FORTY-SEVEN barangay captains are finally going after Cebu City Councilor Margarita “Margot” Osmeña for an act done when she was acting mayor following the suspension by the Office of the President of almost all of the city’s elective officials in May and June last year. Osmeña had filed administrative and criminal complaints against the village chiefs after they initially refused to return the vehicles issued to them by the city government when Michael Rama was mayor.
The administrative and criminal complaints included carnapping, malversation of public property and violation of the Anti-Graft and Corrupt Practices Act. In August this year, the Office of the Ombudsman dismissed those charges for lack of evidence, paving the way for the barangay captains to counter-sue Osmeña for, among others, malicious prosecution, oppression and conduct prejudicial to the best interest of justice.

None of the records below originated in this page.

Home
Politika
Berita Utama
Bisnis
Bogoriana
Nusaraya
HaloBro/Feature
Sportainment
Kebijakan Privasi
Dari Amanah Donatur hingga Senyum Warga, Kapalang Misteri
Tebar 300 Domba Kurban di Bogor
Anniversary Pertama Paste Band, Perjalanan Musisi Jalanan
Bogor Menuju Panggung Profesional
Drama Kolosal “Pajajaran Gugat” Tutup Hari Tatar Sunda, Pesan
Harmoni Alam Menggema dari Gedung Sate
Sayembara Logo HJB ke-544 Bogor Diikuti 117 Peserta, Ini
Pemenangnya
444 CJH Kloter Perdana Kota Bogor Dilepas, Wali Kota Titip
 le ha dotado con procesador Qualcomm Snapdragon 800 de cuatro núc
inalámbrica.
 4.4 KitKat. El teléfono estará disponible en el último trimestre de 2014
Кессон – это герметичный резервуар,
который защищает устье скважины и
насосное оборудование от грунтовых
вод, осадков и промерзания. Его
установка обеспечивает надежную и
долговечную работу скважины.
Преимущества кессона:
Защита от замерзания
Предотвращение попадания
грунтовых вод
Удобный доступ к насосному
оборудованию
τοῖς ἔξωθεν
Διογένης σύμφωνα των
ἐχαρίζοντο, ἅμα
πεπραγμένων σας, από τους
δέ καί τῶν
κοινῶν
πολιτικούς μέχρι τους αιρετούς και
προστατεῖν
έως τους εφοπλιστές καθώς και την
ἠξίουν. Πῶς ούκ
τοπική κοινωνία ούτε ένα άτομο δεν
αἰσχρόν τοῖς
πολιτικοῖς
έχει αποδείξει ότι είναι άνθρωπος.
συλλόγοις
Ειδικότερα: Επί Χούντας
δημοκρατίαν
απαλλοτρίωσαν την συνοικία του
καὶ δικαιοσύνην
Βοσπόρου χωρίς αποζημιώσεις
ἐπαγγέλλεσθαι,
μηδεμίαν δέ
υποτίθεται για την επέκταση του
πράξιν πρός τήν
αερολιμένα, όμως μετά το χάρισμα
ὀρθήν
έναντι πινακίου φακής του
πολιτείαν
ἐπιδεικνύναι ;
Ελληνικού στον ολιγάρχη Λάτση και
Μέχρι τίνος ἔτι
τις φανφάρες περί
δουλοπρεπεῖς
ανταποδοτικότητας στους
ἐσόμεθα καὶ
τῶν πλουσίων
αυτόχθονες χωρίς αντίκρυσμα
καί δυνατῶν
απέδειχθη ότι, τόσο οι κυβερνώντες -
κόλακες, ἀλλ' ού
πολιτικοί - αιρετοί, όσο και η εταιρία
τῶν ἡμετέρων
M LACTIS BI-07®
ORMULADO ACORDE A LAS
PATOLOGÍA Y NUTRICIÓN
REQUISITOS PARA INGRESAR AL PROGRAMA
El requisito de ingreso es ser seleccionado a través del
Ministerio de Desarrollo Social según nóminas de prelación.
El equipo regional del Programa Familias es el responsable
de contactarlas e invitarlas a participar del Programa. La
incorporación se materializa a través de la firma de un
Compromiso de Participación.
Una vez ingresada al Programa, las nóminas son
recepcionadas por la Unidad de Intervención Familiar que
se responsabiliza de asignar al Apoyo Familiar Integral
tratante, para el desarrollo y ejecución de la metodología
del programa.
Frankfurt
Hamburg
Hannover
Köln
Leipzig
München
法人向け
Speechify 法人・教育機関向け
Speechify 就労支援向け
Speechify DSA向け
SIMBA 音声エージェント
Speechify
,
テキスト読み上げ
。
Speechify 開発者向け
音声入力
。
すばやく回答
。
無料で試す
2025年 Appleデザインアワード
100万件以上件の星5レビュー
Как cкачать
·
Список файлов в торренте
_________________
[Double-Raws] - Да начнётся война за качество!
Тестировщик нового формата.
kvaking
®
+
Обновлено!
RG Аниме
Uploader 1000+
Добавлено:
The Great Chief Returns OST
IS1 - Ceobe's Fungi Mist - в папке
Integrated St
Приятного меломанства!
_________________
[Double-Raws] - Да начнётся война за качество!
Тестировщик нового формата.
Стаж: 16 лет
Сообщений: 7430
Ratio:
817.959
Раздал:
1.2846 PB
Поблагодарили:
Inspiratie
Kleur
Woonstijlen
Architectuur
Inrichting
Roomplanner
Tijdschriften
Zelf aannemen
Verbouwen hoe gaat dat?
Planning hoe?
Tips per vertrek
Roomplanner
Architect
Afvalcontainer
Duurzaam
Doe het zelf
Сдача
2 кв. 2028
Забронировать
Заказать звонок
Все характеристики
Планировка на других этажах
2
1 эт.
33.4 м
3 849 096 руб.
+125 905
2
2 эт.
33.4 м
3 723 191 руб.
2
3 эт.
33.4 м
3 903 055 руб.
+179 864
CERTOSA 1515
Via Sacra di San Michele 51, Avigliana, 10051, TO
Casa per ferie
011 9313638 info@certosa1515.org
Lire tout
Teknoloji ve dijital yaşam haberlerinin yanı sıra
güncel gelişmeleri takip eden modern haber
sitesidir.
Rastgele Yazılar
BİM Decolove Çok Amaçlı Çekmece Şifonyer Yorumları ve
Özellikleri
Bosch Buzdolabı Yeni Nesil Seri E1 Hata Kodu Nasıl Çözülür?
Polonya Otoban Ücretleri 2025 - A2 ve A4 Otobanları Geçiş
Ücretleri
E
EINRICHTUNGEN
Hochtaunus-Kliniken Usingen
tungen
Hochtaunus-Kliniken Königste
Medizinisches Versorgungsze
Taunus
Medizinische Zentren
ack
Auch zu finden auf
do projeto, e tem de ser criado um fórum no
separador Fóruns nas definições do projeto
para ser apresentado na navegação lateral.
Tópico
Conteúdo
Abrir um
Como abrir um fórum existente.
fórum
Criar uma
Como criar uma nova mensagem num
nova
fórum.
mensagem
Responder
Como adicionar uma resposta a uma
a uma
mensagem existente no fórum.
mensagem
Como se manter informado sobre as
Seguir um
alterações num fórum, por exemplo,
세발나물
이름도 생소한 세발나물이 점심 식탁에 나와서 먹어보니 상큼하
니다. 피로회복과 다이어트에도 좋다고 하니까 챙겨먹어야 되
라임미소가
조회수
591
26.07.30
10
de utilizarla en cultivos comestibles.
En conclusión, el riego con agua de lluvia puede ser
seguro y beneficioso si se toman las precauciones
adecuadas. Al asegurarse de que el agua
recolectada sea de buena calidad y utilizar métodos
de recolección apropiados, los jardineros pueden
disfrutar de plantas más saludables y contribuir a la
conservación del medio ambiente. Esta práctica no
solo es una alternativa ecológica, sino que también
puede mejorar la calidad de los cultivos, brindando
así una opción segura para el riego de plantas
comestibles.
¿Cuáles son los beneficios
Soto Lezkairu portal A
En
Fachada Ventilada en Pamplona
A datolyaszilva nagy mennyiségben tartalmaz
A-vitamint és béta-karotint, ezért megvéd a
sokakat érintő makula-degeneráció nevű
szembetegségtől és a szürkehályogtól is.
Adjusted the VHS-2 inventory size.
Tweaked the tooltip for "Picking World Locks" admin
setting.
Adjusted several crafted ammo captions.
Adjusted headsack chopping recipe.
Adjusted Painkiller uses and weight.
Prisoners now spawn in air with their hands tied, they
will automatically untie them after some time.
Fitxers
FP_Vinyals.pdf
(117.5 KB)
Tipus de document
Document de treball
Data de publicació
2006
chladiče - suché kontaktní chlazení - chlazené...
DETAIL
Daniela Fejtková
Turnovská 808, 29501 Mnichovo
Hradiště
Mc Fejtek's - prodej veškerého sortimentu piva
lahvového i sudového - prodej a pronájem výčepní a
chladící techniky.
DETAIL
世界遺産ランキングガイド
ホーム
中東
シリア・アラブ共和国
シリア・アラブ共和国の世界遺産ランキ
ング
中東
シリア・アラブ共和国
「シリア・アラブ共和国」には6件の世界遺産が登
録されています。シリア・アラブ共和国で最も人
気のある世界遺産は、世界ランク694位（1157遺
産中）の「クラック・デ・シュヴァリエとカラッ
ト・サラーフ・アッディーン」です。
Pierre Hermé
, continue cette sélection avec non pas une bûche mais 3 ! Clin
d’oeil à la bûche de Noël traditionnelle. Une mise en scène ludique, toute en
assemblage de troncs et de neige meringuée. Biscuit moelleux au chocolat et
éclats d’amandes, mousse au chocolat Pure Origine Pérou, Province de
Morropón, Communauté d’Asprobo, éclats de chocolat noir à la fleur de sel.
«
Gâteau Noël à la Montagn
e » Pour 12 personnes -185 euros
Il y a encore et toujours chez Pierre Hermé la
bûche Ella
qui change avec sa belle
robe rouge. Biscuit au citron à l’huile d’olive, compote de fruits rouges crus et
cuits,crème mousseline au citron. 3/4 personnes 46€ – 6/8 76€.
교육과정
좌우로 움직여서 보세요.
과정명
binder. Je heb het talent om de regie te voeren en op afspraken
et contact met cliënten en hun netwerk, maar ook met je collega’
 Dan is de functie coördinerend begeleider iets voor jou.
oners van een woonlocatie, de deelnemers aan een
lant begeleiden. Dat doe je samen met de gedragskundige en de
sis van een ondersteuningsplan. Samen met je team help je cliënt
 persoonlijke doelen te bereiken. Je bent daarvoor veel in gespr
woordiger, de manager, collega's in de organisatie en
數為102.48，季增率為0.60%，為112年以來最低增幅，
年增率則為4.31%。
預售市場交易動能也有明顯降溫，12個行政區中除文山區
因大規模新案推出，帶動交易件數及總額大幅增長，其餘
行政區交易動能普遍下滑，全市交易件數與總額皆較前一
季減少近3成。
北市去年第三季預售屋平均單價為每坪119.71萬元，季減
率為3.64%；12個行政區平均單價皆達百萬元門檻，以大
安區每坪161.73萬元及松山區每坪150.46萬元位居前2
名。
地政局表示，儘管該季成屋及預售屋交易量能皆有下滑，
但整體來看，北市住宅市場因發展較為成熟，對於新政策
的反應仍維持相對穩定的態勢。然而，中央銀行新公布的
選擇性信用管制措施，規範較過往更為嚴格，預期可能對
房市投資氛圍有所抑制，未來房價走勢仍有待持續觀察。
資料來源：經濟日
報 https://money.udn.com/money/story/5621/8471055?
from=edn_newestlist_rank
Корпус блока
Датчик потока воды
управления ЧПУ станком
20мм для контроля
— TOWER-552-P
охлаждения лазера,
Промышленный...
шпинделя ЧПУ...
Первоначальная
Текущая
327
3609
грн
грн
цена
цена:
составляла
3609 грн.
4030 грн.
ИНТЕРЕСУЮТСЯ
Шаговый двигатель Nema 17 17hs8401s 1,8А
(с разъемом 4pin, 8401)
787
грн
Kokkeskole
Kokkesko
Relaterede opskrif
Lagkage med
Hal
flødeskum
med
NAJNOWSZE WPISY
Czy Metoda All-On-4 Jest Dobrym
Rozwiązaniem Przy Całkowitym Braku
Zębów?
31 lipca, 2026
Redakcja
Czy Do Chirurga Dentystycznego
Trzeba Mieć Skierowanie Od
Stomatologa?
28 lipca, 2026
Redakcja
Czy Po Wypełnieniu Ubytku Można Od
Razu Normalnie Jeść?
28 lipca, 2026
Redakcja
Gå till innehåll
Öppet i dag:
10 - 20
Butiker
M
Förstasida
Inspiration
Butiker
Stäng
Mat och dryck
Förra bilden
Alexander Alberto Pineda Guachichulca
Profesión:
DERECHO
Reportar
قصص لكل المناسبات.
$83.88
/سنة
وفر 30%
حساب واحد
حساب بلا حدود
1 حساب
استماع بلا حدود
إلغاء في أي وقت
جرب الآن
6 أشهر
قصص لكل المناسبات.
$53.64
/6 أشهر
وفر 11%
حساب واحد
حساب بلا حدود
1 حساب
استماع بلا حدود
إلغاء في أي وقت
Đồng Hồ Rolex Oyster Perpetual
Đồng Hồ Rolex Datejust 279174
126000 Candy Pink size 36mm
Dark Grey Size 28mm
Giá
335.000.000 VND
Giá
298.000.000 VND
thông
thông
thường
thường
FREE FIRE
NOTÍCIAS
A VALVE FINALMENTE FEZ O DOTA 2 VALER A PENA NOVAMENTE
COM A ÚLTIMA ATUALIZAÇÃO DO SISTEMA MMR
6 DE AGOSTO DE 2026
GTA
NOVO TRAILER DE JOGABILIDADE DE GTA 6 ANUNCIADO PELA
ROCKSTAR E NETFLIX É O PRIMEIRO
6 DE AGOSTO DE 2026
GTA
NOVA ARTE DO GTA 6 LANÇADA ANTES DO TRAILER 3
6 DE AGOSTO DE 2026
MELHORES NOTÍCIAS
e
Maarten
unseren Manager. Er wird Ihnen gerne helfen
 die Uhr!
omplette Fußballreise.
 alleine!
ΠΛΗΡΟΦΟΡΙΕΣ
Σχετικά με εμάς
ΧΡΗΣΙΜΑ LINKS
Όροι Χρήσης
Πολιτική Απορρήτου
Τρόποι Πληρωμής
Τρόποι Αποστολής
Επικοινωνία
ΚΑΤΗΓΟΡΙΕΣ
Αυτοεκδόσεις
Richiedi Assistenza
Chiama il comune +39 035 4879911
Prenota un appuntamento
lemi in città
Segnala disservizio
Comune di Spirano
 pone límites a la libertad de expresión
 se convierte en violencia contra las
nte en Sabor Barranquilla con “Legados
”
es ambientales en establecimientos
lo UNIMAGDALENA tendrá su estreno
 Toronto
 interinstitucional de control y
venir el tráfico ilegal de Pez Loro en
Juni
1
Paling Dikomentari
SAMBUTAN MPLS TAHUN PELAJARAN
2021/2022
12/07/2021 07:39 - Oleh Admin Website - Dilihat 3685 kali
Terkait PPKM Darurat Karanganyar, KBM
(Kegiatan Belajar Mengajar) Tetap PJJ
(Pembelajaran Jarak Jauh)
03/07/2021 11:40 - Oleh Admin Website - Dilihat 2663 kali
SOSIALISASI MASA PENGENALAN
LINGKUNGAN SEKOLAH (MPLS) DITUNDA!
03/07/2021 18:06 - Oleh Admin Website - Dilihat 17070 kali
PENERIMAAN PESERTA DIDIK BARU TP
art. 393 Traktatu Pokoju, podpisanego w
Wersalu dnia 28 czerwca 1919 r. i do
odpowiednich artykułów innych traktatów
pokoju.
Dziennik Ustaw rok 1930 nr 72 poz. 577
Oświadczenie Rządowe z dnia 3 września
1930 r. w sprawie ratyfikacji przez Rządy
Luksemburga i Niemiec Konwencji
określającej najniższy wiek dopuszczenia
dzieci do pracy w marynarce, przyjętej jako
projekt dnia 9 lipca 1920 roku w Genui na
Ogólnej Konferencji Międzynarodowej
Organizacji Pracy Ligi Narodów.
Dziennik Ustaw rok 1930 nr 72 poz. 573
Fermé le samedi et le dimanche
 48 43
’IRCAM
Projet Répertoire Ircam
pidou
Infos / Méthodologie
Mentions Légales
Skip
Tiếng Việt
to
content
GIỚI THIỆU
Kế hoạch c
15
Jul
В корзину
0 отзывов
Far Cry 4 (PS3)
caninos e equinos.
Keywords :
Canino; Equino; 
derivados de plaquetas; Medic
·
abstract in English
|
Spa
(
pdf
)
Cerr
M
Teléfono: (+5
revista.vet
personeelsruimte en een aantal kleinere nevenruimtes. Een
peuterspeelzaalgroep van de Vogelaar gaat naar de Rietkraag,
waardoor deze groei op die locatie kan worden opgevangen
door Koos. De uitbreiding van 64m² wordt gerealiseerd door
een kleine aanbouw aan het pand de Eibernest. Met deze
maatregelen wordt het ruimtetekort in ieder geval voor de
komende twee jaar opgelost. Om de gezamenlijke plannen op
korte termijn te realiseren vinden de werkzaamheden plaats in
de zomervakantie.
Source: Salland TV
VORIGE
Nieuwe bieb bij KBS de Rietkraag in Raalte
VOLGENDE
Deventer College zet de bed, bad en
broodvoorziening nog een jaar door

The move can be described as giving Osmeña a dose of her own medicine. This, though, is not limited to her because her husband, Mayor Tomas Osmeña, is also facing cases filed either with the ombudsman or the Office of the President. The mayor, before he defeated Rama in last year’s elections, was also in the habit of filing or inspired the filing of cases against Rama and other city officials. Either those cases would hurt the mayor legally and politically, or they wouldn’t.
What is clear, though, is that the machinery that supported Rama in last year’s polls has largely remained intact a little more than a year before the next elections. Forty-seven barangay captains out of 80 village chiefs in the city is a big number—and that only refers to those who filed the case against Margot. While Osmeña still defeated Rama even with that machinery supporting the latter, the win can be considered an aberration in a contest largely won by Rama’s group.
The usual strategy of winners is to win over to his or her side remnants of the political organization he or she defeated. Politics, in the traditional sense, is after all addition, not subtraction. That Osmeña seems to be alienating Rama leaders instead of winning them over to his side shows he is not a politician in a traditional sense. Or is he just being arrogant?